Published October 1, 2024 | Version 1.0
Dataset Open

Data and Processing from "Carbon-centric dynamics of Earth's marine phytoplankton"

  • 1. ROR icon Dalhousie University

Contributors

Researcher:

Supervisor:

  • 1. ROR icon Dalhousie University

Description

Brief Summary:
This documentation is for associated data and code for: 
A. Stoer, K. Fennel, Carbon-centric dynamics of Earth's marine phytoplankton. Proceedings of the National Academy of Sciences (2024).
 
To cite this software and data, please use:
A. Stoer, K. Fennel, Data and processing from "Carbon-centric dynamics of Earth's marine phytoplankton". Zenodo. https://doi.org/10.5281/zenodo.10949682. Deposited 1 October 2024.
 
List of folders and subfolders and what they contain:
  1. raw data: Contains raw data used in the analysis. This folder does not contain the satellite imagery, which will need to be downloaded from the NASA Ocean Color website (https://oceancolor.gsfc.nasa.gov/).
    1. bgc-argo float data (subfolder): Includes Argo data from its original source or put into a similar Argo format
    2. global region data (subfolder): Includes data used to subset the Argo profiles into each 10deg lat region and basin.
    3. graff et al 2015 data (subfolder): Include the data digitized from Graff et al.'s Fig. 2.
  2. processed data: data processing by this study (Stoer and Fennel, 2024)
    1. processed bgc-argo data (subfolder): A binned processed file is present for each Argo float used in the analysis. Note these files include those describe in Table S1 (these are later processed in "3_stock_bloom_calc.py")
    2. processed satellite data (subfolder): includes a 10-deg latitude averaged for each satellite image processed (called "chl_sat_df_merged.csv"). This is later used to calculate a satellite chlorophyll-a climatology in "3_stock_bloom_calc.py".
    3. processed chla-irrad data (subfolder): includes the quality-controlled light diffuse attenuation data coupled with the chlorophyll-a fluorescence data to calculate slope factor corrections (the file is called "processed chla-irrad data.csv").
    4. processed topography data (subfolder): includes smoothed topography data (file named "ETOPO_2022_v1_60s_N90W180_surface_mod.tiff").
  3. software:
    1. 0_ftp_argo_data_download.py: This program downloads the Argo data from the Global Data Assembly Center's FTP. Running this program will provide new Argo float profiles.
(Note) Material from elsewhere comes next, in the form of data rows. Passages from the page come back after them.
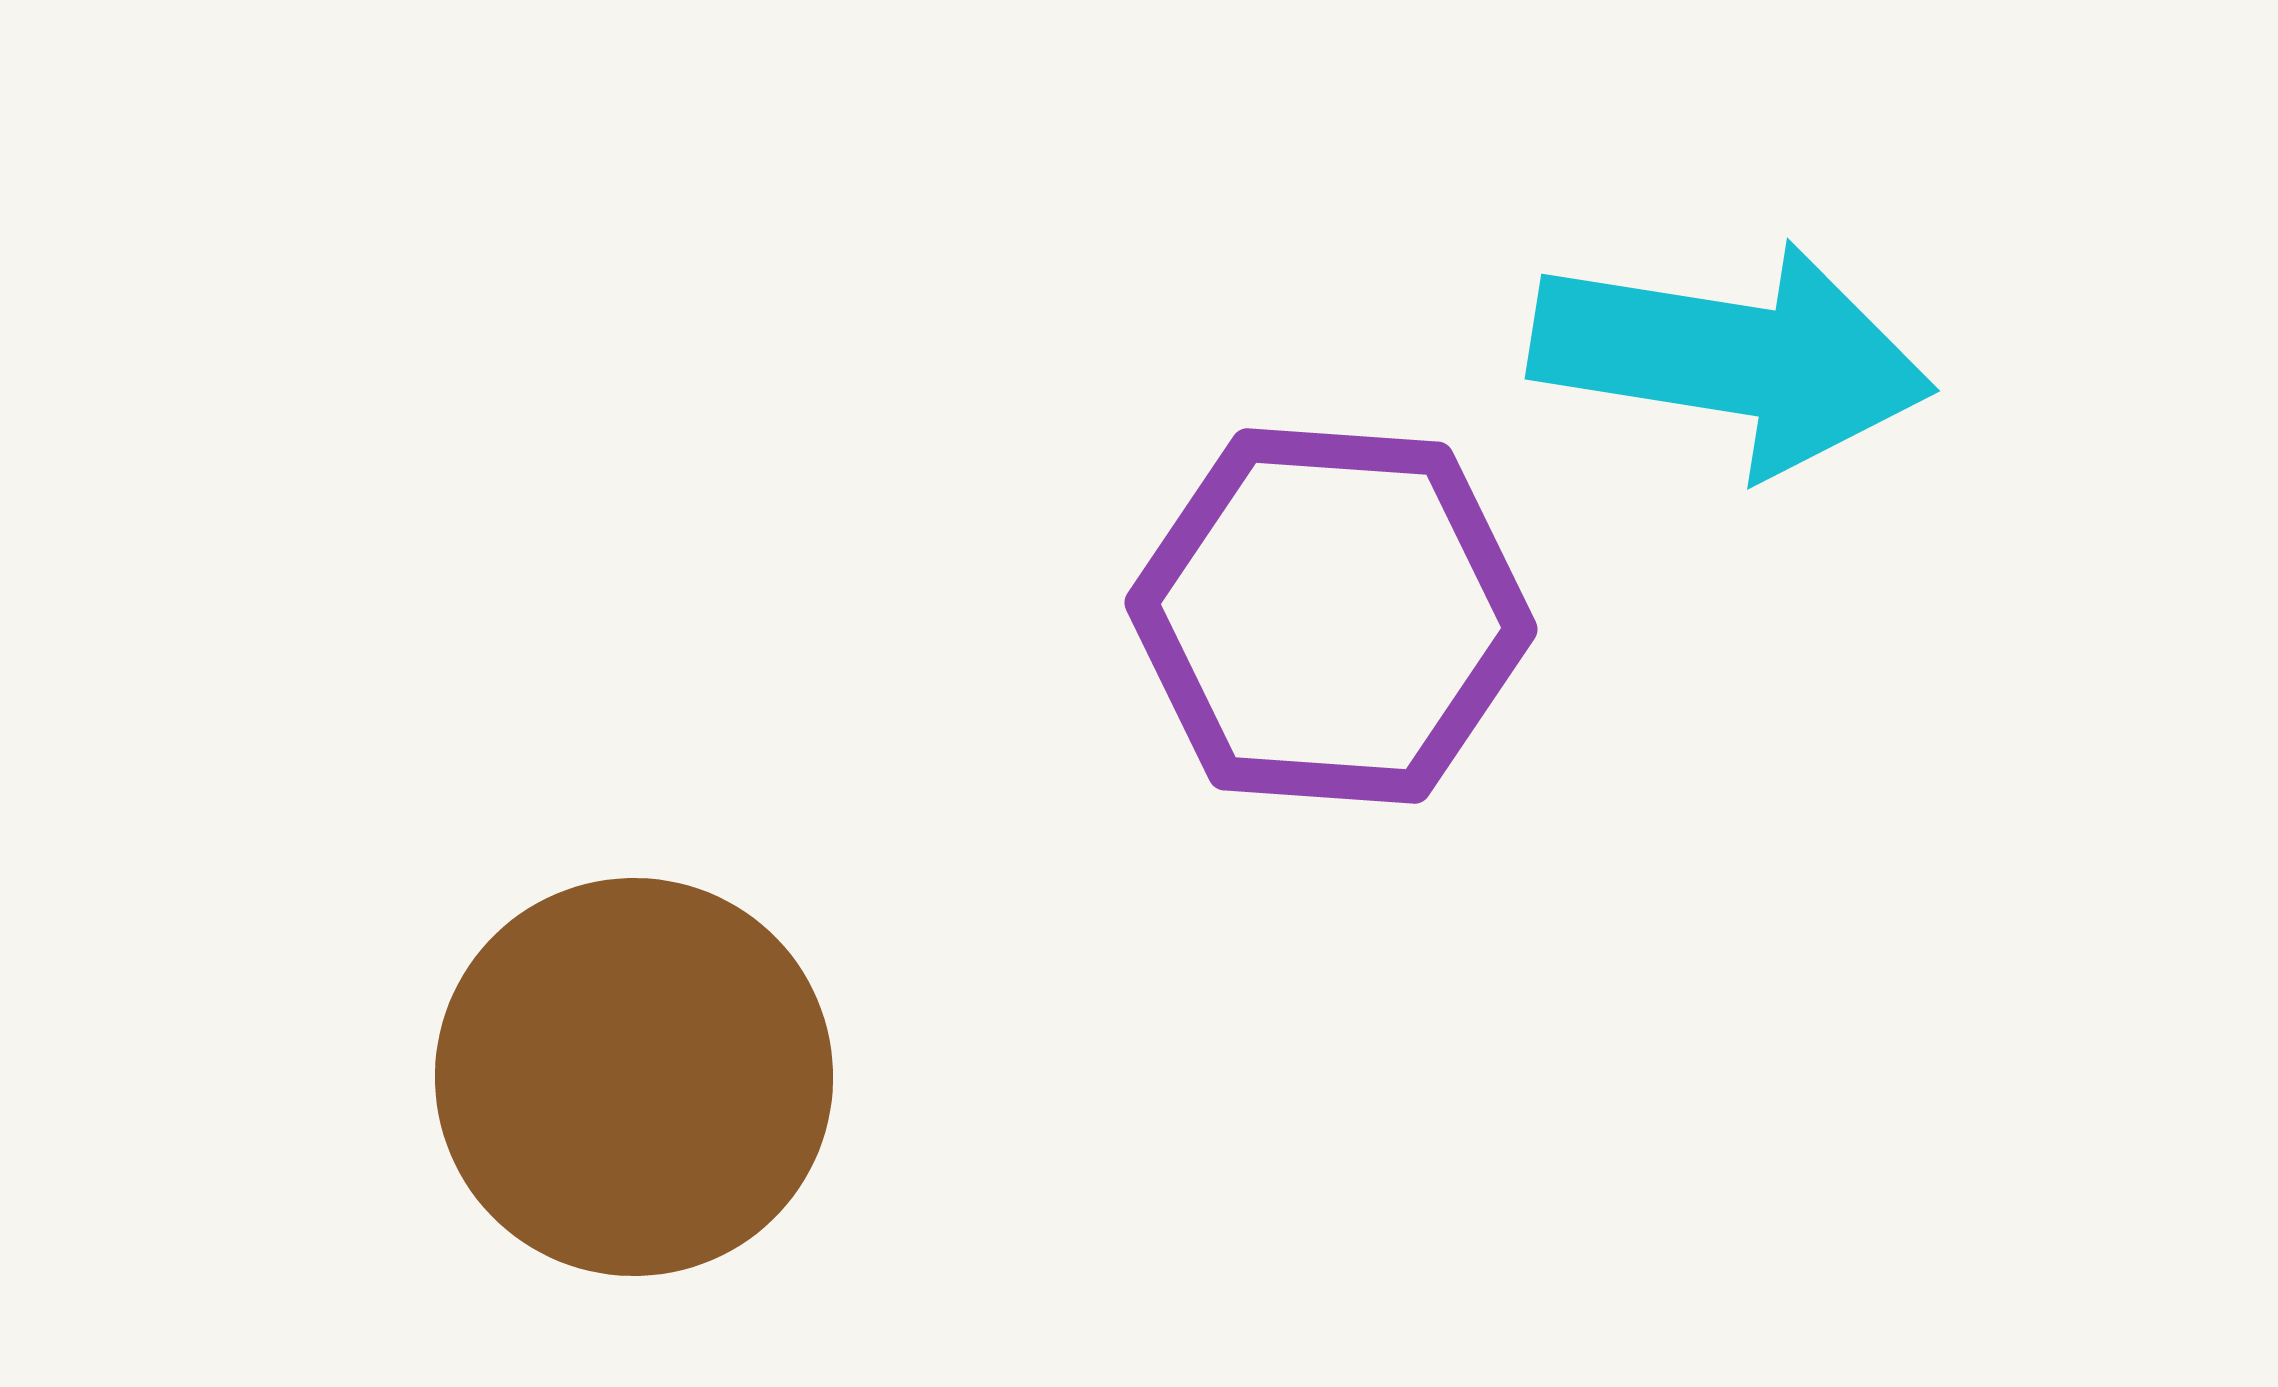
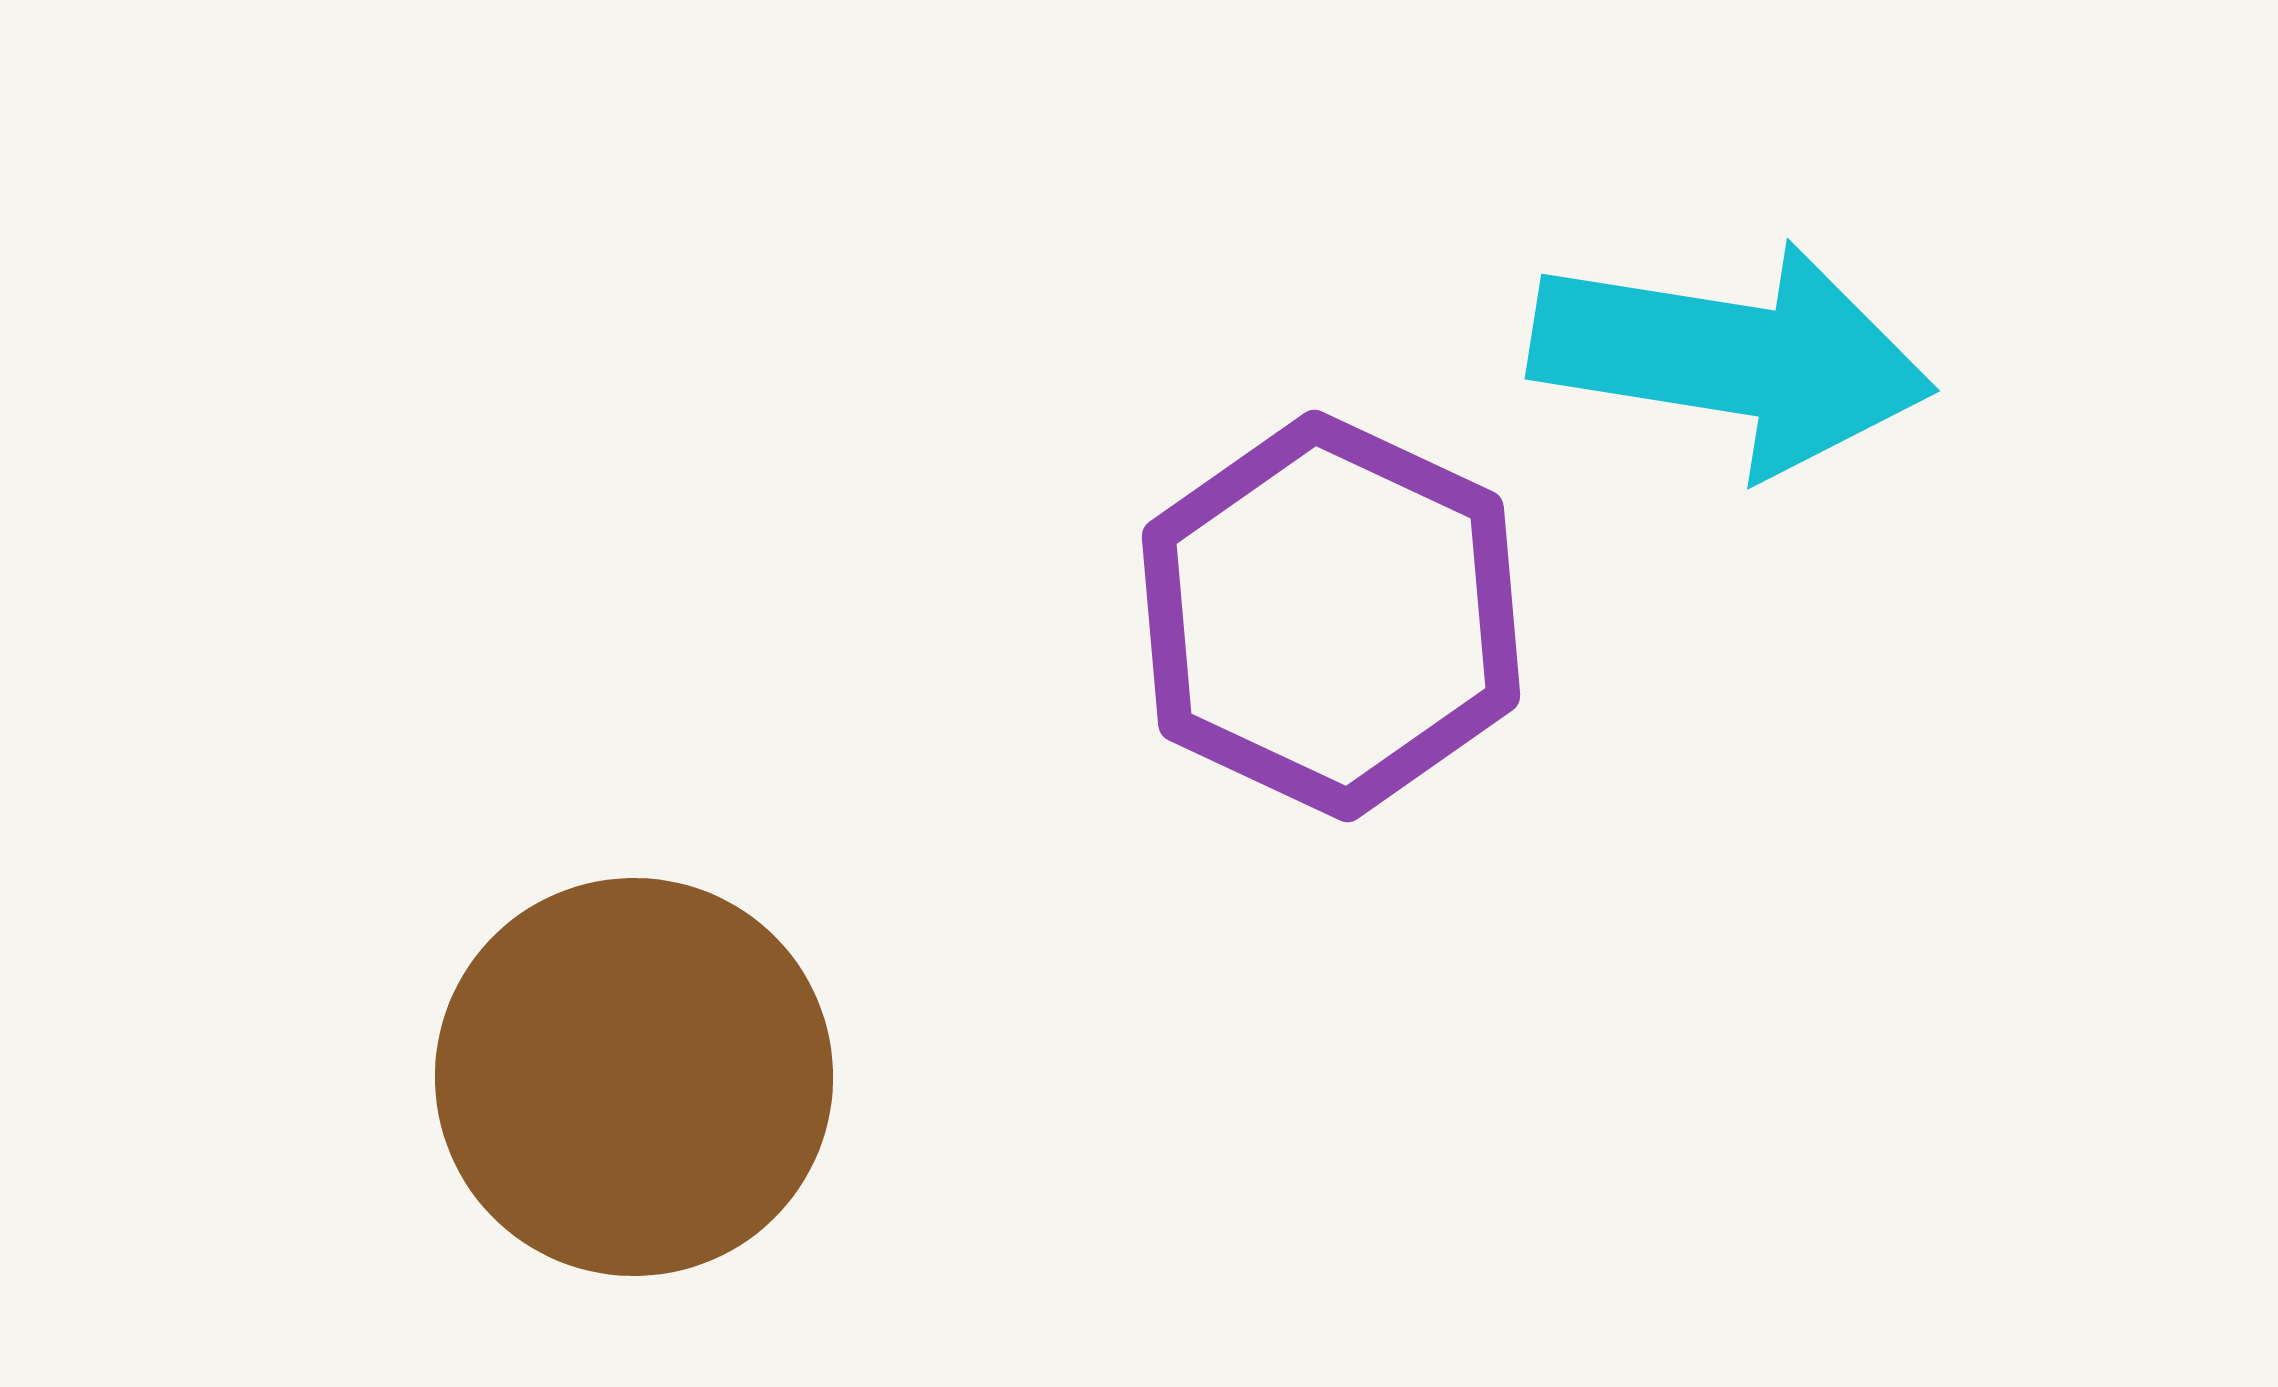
purple hexagon: rotated 21 degrees clockwise
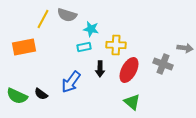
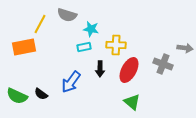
yellow line: moved 3 px left, 5 px down
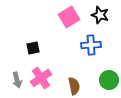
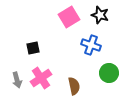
blue cross: rotated 24 degrees clockwise
green circle: moved 7 px up
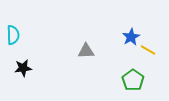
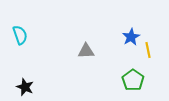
cyan semicircle: moved 7 px right; rotated 18 degrees counterclockwise
yellow line: rotated 49 degrees clockwise
black star: moved 2 px right, 19 px down; rotated 30 degrees clockwise
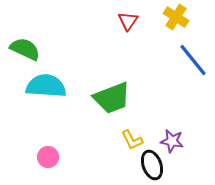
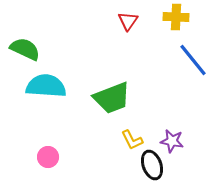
yellow cross: rotated 30 degrees counterclockwise
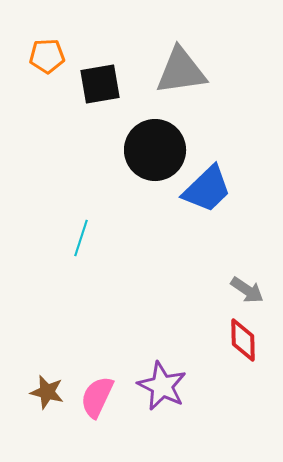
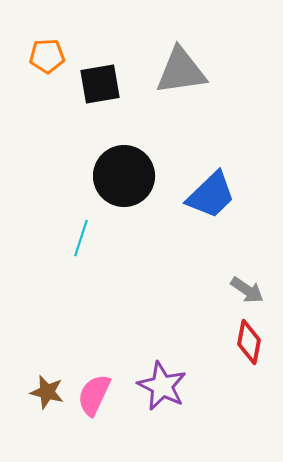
black circle: moved 31 px left, 26 px down
blue trapezoid: moved 4 px right, 6 px down
red diamond: moved 6 px right, 2 px down; rotated 12 degrees clockwise
pink semicircle: moved 3 px left, 2 px up
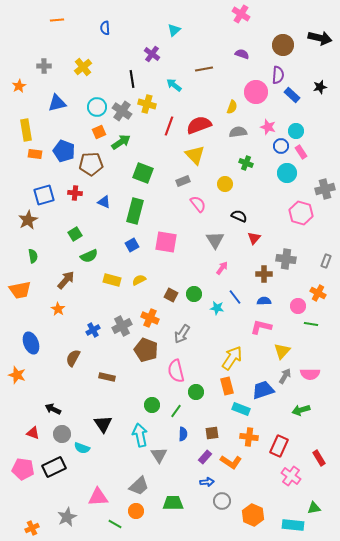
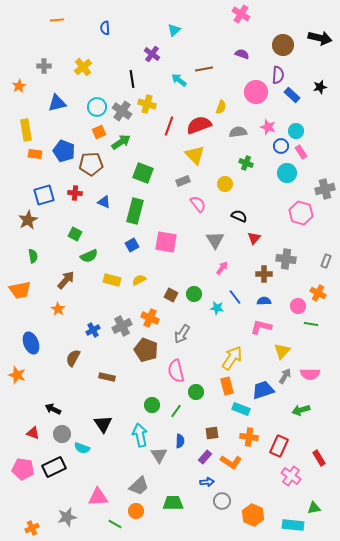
cyan arrow at (174, 85): moved 5 px right, 5 px up
yellow semicircle at (232, 107): moved 11 px left
green square at (75, 234): rotated 32 degrees counterclockwise
blue semicircle at (183, 434): moved 3 px left, 7 px down
gray star at (67, 517): rotated 12 degrees clockwise
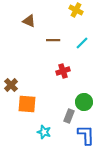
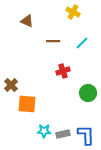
yellow cross: moved 3 px left, 2 px down
brown triangle: moved 2 px left
brown line: moved 1 px down
green circle: moved 4 px right, 9 px up
gray rectangle: moved 6 px left, 18 px down; rotated 56 degrees clockwise
cyan star: moved 1 px up; rotated 16 degrees counterclockwise
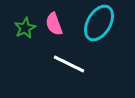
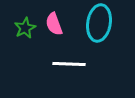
cyan ellipse: rotated 21 degrees counterclockwise
white line: rotated 24 degrees counterclockwise
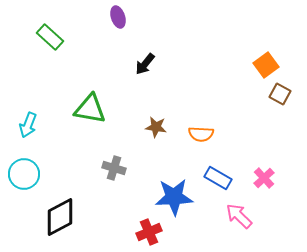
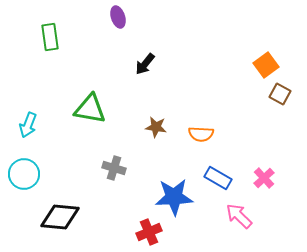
green rectangle: rotated 40 degrees clockwise
black diamond: rotated 33 degrees clockwise
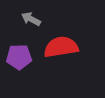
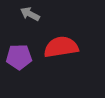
gray arrow: moved 1 px left, 5 px up
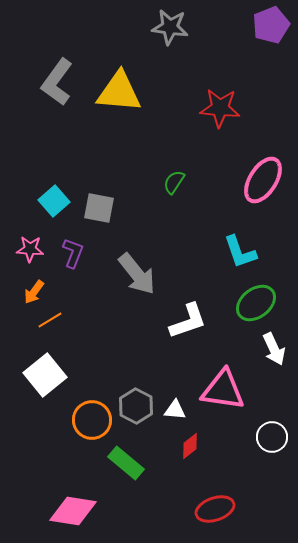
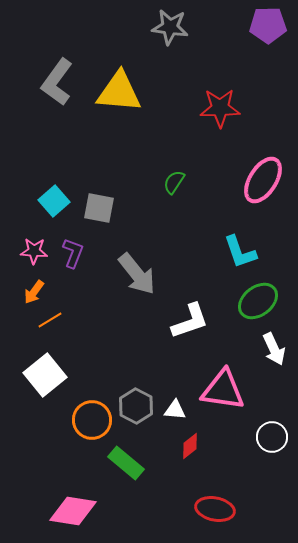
purple pentagon: moved 3 px left; rotated 21 degrees clockwise
red star: rotated 6 degrees counterclockwise
pink star: moved 4 px right, 2 px down
green ellipse: moved 2 px right, 2 px up
white L-shape: moved 2 px right
red ellipse: rotated 30 degrees clockwise
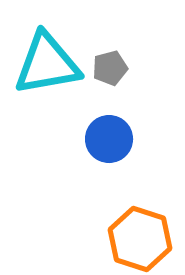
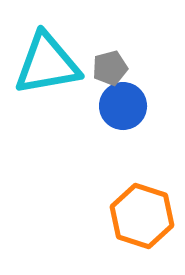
blue circle: moved 14 px right, 33 px up
orange hexagon: moved 2 px right, 23 px up
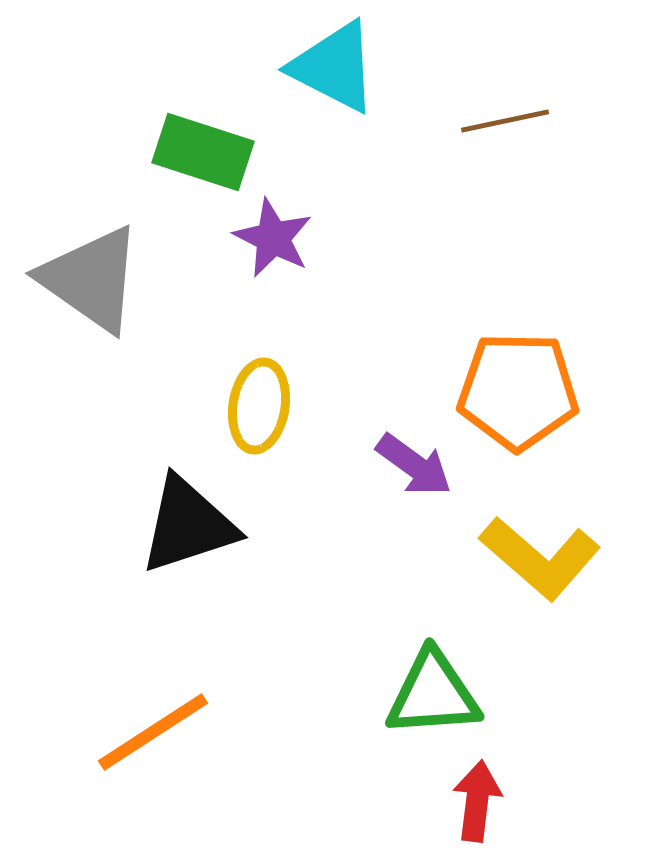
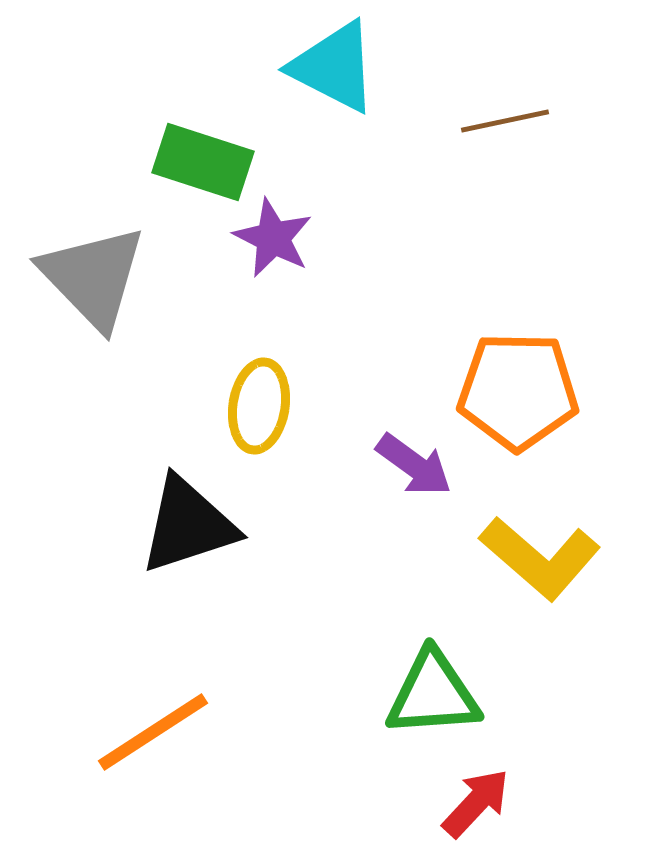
green rectangle: moved 10 px down
gray triangle: moved 2 px right, 2 px up; rotated 11 degrees clockwise
red arrow: moved 1 px left, 2 px down; rotated 36 degrees clockwise
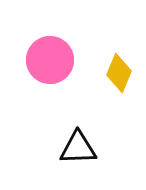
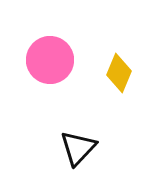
black triangle: rotated 45 degrees counterclockwise
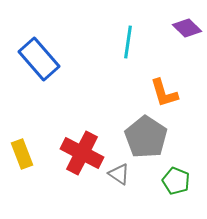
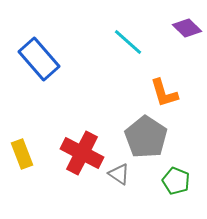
cyan line: rotated 56 degrees counterclockwise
However, there will be new floats and profiles present if downloaded. This will not match the historical record of Argo floats used in this analysis but could be useful for replicating this analysis when more data becomes available. The historical record of BGC-Argo floats are present in "/raw data/bgc-argo float data/" path. If you wish to downloaded other float data, see Gordon et al. (2020), Hamilton and Leidos (2017) and the data from the misclab website (https://misclab.umeoce.maine.edu/floats/).
    2. 1_argo_data_processing.py: This program quality-controls and bins the biogeochemical data into a consistent format. This includes corrections and checks, like the spike/noise test or the non-photochemical quenching correction.
    3. 2_sat_data_processing.py: this program processes the satellite data downloaded from the NASA Ocean Color website.
    4. 3_stock_bloom_calc.py: this is the main program used to described the results of the study. The program takes the processed Argo data and groups it into regions and calculates slope factors, phytoplankton carbon & chlorophyll-a, global stocks, and bloom metrics.
    5. 4_stock_calc_longhurst_province.py: This program repeats the global stocks calculations performed in "3_stock_bloom_calc.py" but bases the grouping on Longhurst Biogeochemical Provinces.
How to Replicate this Analysis:
Each program should be run in the order listed above. Path names where the data files have been downloaded will need to be updated in the code.
 
To use the exact same Sprof files as used in the paper, skip running "0_ftp_argo_data_download.py" and start with "1_argo_data_processing.py" instead. Use the float data from the folder "bgc-argo float data". The program "0_ftp_argo_data_download.py" downloads the latest data from Argo database, so it is useful for updating the analysis. The program "1_argo_data_processing.py" may also be skipped to save time and the processed BGC-Argo float data may be used instead (see folder named "processed bgc-argo data"). 
 
Similarly, the program "2_sat_data_processing.py" may also be skipped, which otherwise can take multiple hours to process. The raw data is available from the NASA Ocean Color website (https://oceancolor.gsfc.nasa.gov/). The processed data from "2_sat_data_processing.py" is available so this step may be skipped to save time as well.
 
The program "3_stock_bloom_calc.py" will require running "ocean_toolbox.py" (see below) in another tab. The portion of the program that involves QC for the irradiance profiles has been commented out to save processing time, and the pre-processed data used in the study has been linked instead (see folder "processed light data"). Similarly, pre-processed topography data is present in this repository. The original Earth Topography data can be accessed at https://www.ncei.noaa.gov/products/etopo-global-relief-model.

 

A version of "3_stock_bloom_calc.py" using Longhurst provinces is available for exploring alternative groupings and their effects on stock calculations. See the program named "4_stock_calc_longhurst_province.py". You will need to download the Longhurst biogeochemical provinces from https://www.marineregions.org/.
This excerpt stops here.